Talking of consumer reviews, PC Advisor holds three five-star ratings by ordinary readers. PC Advisor structures visitor-generated reviews with duration of ownership, strengths, weaknesses and overall evaluation. None raised any negative concerns.

#5 – Associate Programs

Associate Programs is a major site discussing affiliate marketing – the X Site Pro review is spawned from users needs to produce static websites quickly. There is a little ‘marketers spin’ on it, but it is by far the most comprehensive review so far.

None the less, this little phrase sums up the essence of the review.

“I figured that what XSitePro can do, there’s nothing that my Dreamweaver can’t do. I was right about that. But here’s the problem. XSitePro does it so much better, faster and more efficiently… So much better that XSitePro is leaving Dreamweaver in the dust.”

That really underlines the core message that seems to echo across all the reviews. It isn’t as flexible as an HTML editor but it is much easier and quicker – for me, perfect!

The review also includes important information for those considering what X Site Pro 2 is and isn’t for – i.e. blogs, e-Commerce stores, forums, membership sites etc. This is important; each of the above ideas require more specific tools and ‘scripts’ – details of which I will figure out exactly another time. X Site Pro 2 and Site Build It both create ‘static’ sites, whereas blogs (like this) are constantly moving. The homepage on here will change with each post or user action, whereas a static sites’ homepage will only change when I decide to change it. I think that’s the jist of it anyway..

In Summary

The message is clear; good looking sites, quickly and easily. The problems that seem to arise though are the coding and potential frustration for complete beginners and more advanced users. None the less, it’s what I want – I should get round to buying it next week.

If you’ve seen any other decent XSitePro Reviews, please leave them in the comments section.

X Site Pro Newbie Blogs Adventure

Welcome to my blog!

I first started building websites when I was 15, when I purchased a package from Site Build It. It’s very nearly a since I started my online adventures (20th October 2008 was the official date) and I’ve learnt so much.

Engaging in online communities such as the SEOmoz Blog and Website Babble forums has been great for nurturing creativity and ideas. I’ve since purchased a dual Site Build It package which has led to the creation of www.how-to-build-a-website.co.uk which essential documents my learnings and story.

Apart from the larger scale Site Build It websites, I’ve a number of smaller ideas. The thought of using Adobe Dreamweaver frightens me – both in terms of the technical skills required, and the time taken to learn it all! I guess I’ll have to learn it at some point, but in order to fulfill my websites name – I’ll need to explore different ways of building sites!

Several evenings of searching kept ticking over the same name – X Site Pro. The software is apparently simple to use and produces pretty sites.
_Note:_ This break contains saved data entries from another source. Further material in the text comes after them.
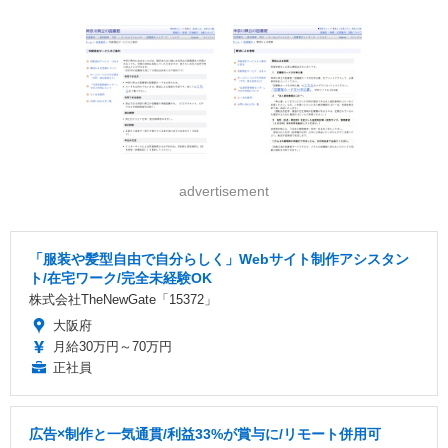
advertisement
「服装や髪型自由で自分らしく」Webサイト制作アシスタン
ト/在宅ワーク/完全未経験OK
株式会社TheNewGate「15372」
大阪府
月給30万円～70万円
正社員
広告×制作と一気通貫/利益33%が賞与に/リモート併用可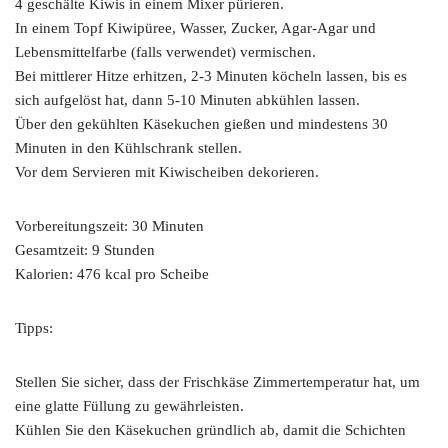
4 geschälte Kiwis in einem Mixer pürieren.
In einem Topf Kiwipüree, Wasser, Zucker, Agar-Agar und
Lebensmittelfarbe (falls verwendet) vermischen.
Bei mittlerer Hitze erhitzen, 2-3 Minuten köcheln lassen, bis es
sich aufgelöst hat, dann 5-10 Minuten abkühlen lassen.
Über den gekühlten Käsekuchen gießen und mindestens 30
Minuten in den Kühlschrank stellen.
Vor dem Servieren mit Kiwischeiben dekorieren.
Vorbereitungszeit: 30 Minuten
Gesamtzeit: 9 Stunden
Kalorien: 476 kcal pro Scheibe
Tipps:
Stellen Sie sicher, dass der Frischkäse Zimmertemperatur hat, um
eine glatte Füllung zu gewährleisten.
Kühlen Sie den Käsekuchen gründlich ab, damit die Schichten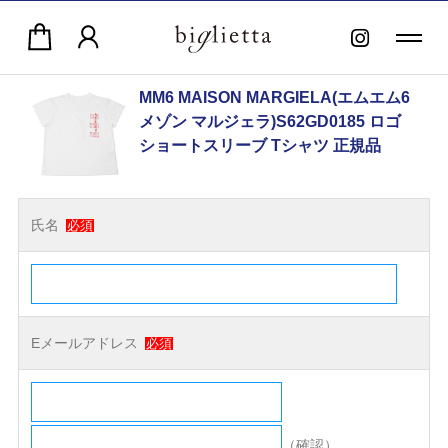
MM6 MAISON MARGIELA(エムエム6
メゾン マルジェラ)S62GD0185 ロゴ
ショートスリーブ Tシャツ 正規品
氏名
必須
Eメールアドレス
必須
（確認）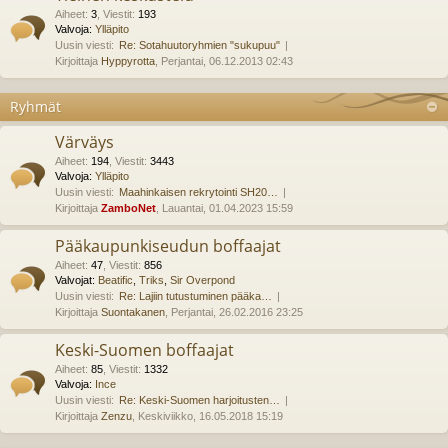
Aiheet
:
3
,
Viestit
:
193
Valvoja:
Ylläpito
Uusin viesti:
Re: Sotahuutoryhmien "sukupuu"
Kirjoittaja
Hyppyrotta
, Perjantai, 06.12.2013 02:43
Ryhmät
Värväys
Aiheet
:
194
,
Viestit
:
3443
Valvoja:
Ylläpito
Uusin viesti:
Maahinkaisen rekrytointi SH20…
Kirjoittaja
ZamboNet
, Lauantai, 01.04.2023 15:59
Pääkaupunkiseudun boffaajat
Aiheet
:
47
,
Viestit
:
856
Valvojat:
Beatific
,
Triks
,
Sir Overpond
Uusin viesti:
Re: Lajiin tutustuminen pääka…
Kirjoittaja
Suontakanen
, Perjantai, 26.02.2016 23:25
Keski-Suomen boffaajat
Aiheet
:
85
,
Viestit
:
1332
Valvoja:
Ince
Uusin viesti:
Re: Keski-Suomen harjoitusten…
Kirjoittaja
Zenzu
, Keskiviikko, 16.05.2018 15:19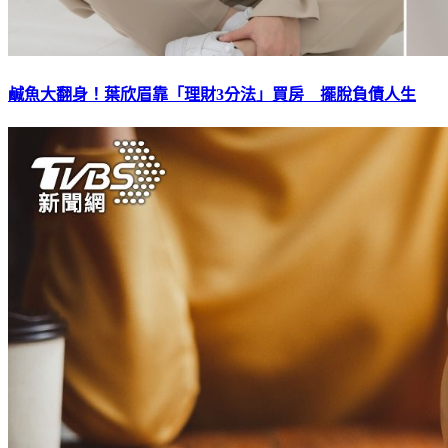
鹹魚大翻身！葉欣眉靠「理財3分法」買房 擺脫負債人生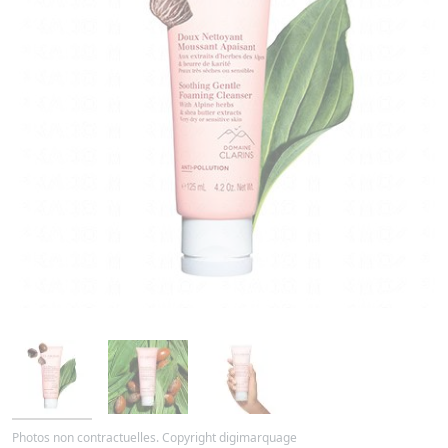
Photos non contractuelles. Copyright digimarquage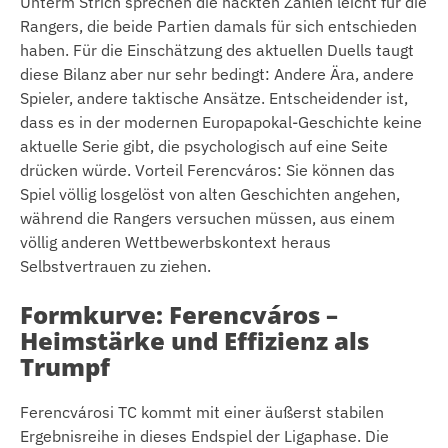
Unterm Strich sprechen die nackten Zahlen leicht für die
Rangers, die beide Partien damals für sich entschieden
haben. Für die Einschätzung des aktuellen Duells taugt
diese Bilanz aber nur sehr bedingt: Andere Ära, andere
Spieler, andere taktische Ansätze. Entscheidender ist,
dass es in der modernen Europapokal-Geschichte keine
aktuelle Serie gibt, die psychologisch auf eine Seite
drücken würde. Vorteil Ferencváros: Sie können das
Spiel völlig losgelöst von alten Geschichten angehen,
während die Rangers versuchen müssen, aus einem
völlig anderen Wettbewerbskontext heraus
Selbstvertrauen zu ziehen.
Formkurve: Ferencváros –
Heimstärke und Effizienz als
Trumpf
Ferencvárosi TC kommt mit einer äußerst stabilen
Ergebnisreihe in dieses Endspiel der Ligaphase. Die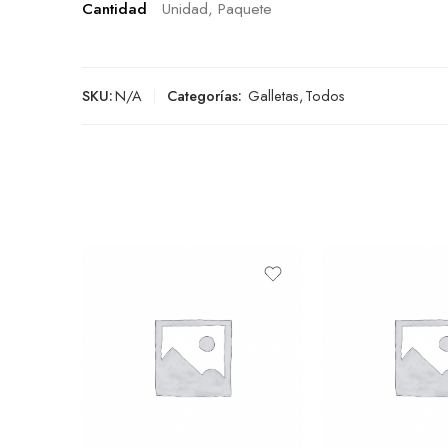
Cantidad
Unidad, Paquete
SKU:
N/A
Categorías:
Galletas
,
Todos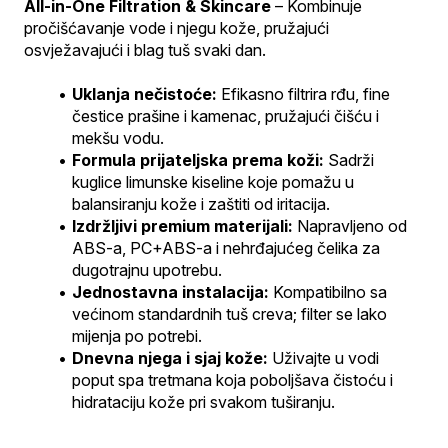
All-in-One Filtration & Skincare
 – Kombinuje 
pročišćavanje vode i njegu kože, pružajući 
osvježavajući i blag tuš svaki dan.
Uklanja nečistoće:
 Efikasno filtrira rđu, fine 
čestice prašine i kamenac, pružajući čišću i 
mekšu vodu.
Formula prijateljska prema koži:
 Sadrži 
kuglice limunske kiseline koje pomažu u 
balansiranju kože i zaštiti od iritacija.
Izdržljivi premium materijali:
 Napravljeno od 
ABS-a, PC+ABS-a i nehrđajućeg čelika za 
dugotrajnu upotrebu.
Jednostavna instalacija:
 Kompatibilno sa 
većinom standardnih tuš creva; filter se lako 
mijenja po potrebi.
Dnevna njega i sjaj kože:
 Uživajte u vodi 
poput spa tretmana koja poboljšava čistoću i 
hidrataciju kože pri svakom tuširanju.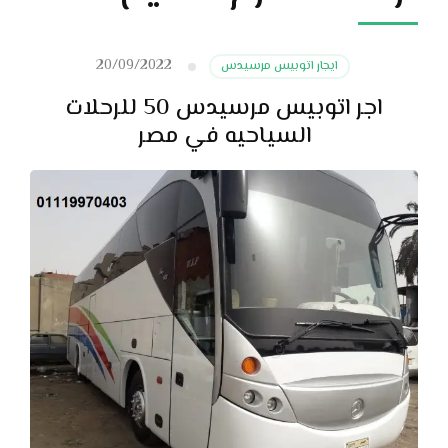
20/09/2022
ايجار اتوبيس مرسيدس
اجر اتوبيس مرسيدس 50 للرحلات
السياحيه في مصر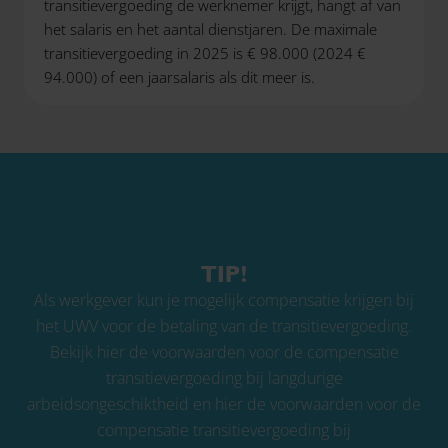
transitievergoeding de werknemer krijgt, hangt af van
het salaris en het aantal dienstjaren. De maximale
transitievergoeding in 2025 is € 98.000 (2024 €
94.000) of een jaarsalaris als dit meer is.
TIP!
Als werkgever kun je mogelijk compensatie krijgen bij
het UWV voor de betaling van de transitievergoeding.
Bekijk
hier
de voorwaarden voor de compensatie
transitievergoeding bij langdurige
arbeidsongeschiktheid en
hier
de voorwaarden voor de
compensatie transitievergoeding bij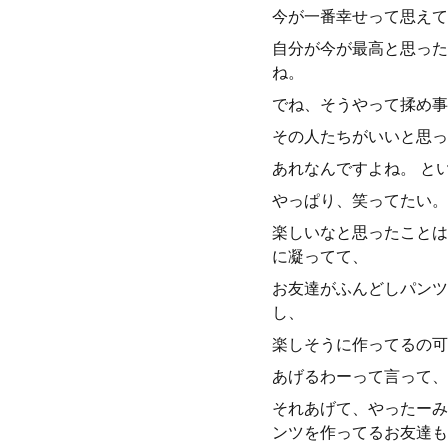
今が一番幸せって思えて
自分が今が最高と思った
ね。
でね、そうやって揉め事
その人たちがいいと思っ
あれなんですよね。 と
やっぱり、笑ってたい。
楽しいなと思ったことは
に凝ってて、
お友達がふんどしパンツ
し、
楽しそうに作ってるの可
あげるわーって言って、
それあげて、やったーみ
ンツを作ってるお友達も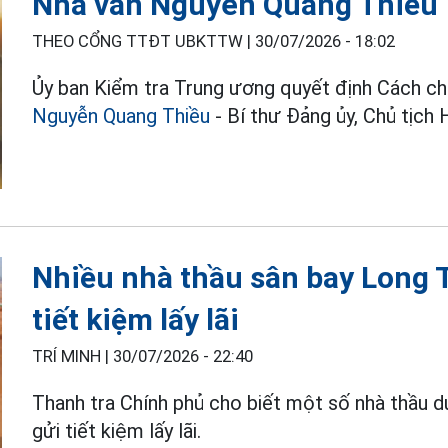
Nhà văn Nguyễn Quang Thiều
THEO CỔNG TTĐT UBKTTW |
30/07/2026 - 18:02
Ủy ban Kiểm tra Trung ương quyết định Cách ch
Nguyễn Quang Thiều
- Bí thư Đảng ủy, Chủ tịch
Nhiều nhà thầu sân bay Long 
tiết kiệm lấy lãi
TRÍ MINH |
30/07/2026 - 22:40
Thanh tra Chính phủ cho biết một số nhà thầu 
gửi tiết kiệm lấy lãi.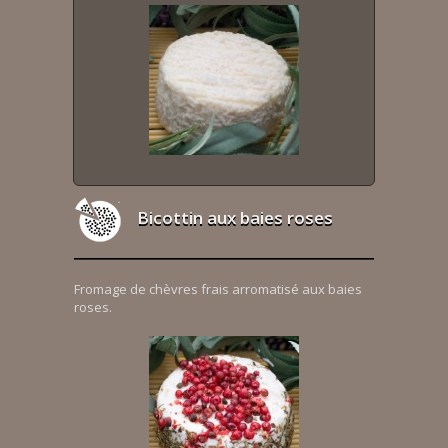
Bicottin aux baies roses
Fromage de chèvres frais arromatisé aux baies
roses.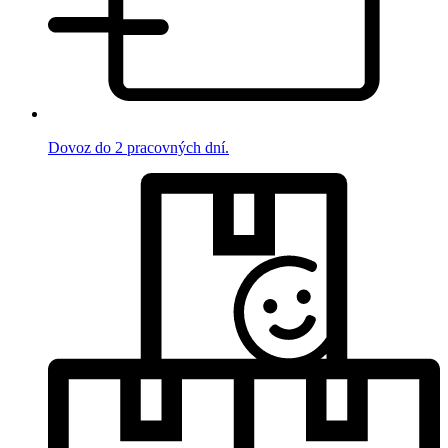
Dovoz do 2 pracovných dní.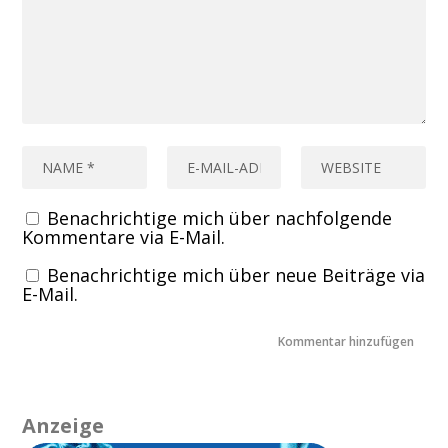
Benachrichtige mich über nachfolgende
Kommentare via E-Mail.
Benachrichtige mich über neue Beiträge via
E-Mail.
Anzeige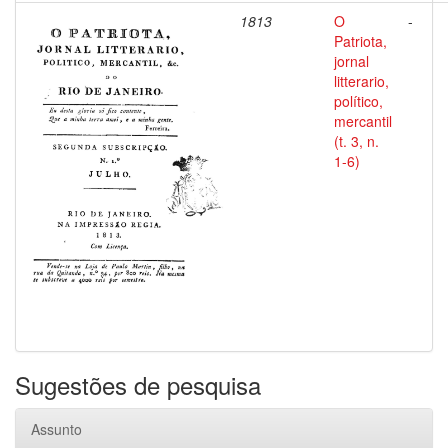
1813
O
-
Patriota,
jornal
litterario,
político,
mercantil
(t. 3, n.
1-6)
Sugestões de pesquisa
Assunto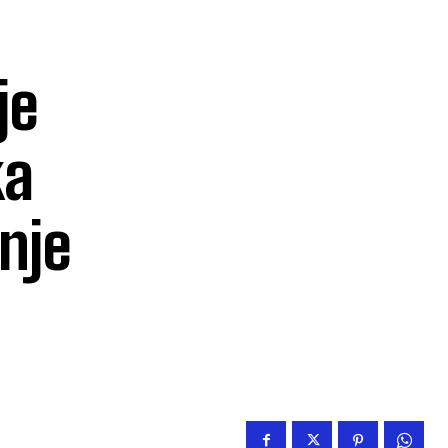
je
ka
nje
The testimonials are raving (aren’t they always?) and there is of course a heck of a lot of ‘reviews’ by affiliates out there.

I figured that by setting up a blog to document my discoveries as they come would be more helpful to other people evaluating X Site Pro or other similar products (including Adobe Dreamweaver) and also give me a chance to try out WordPress (which incidentally, is very intuitive and easy to use!) and niche blogging.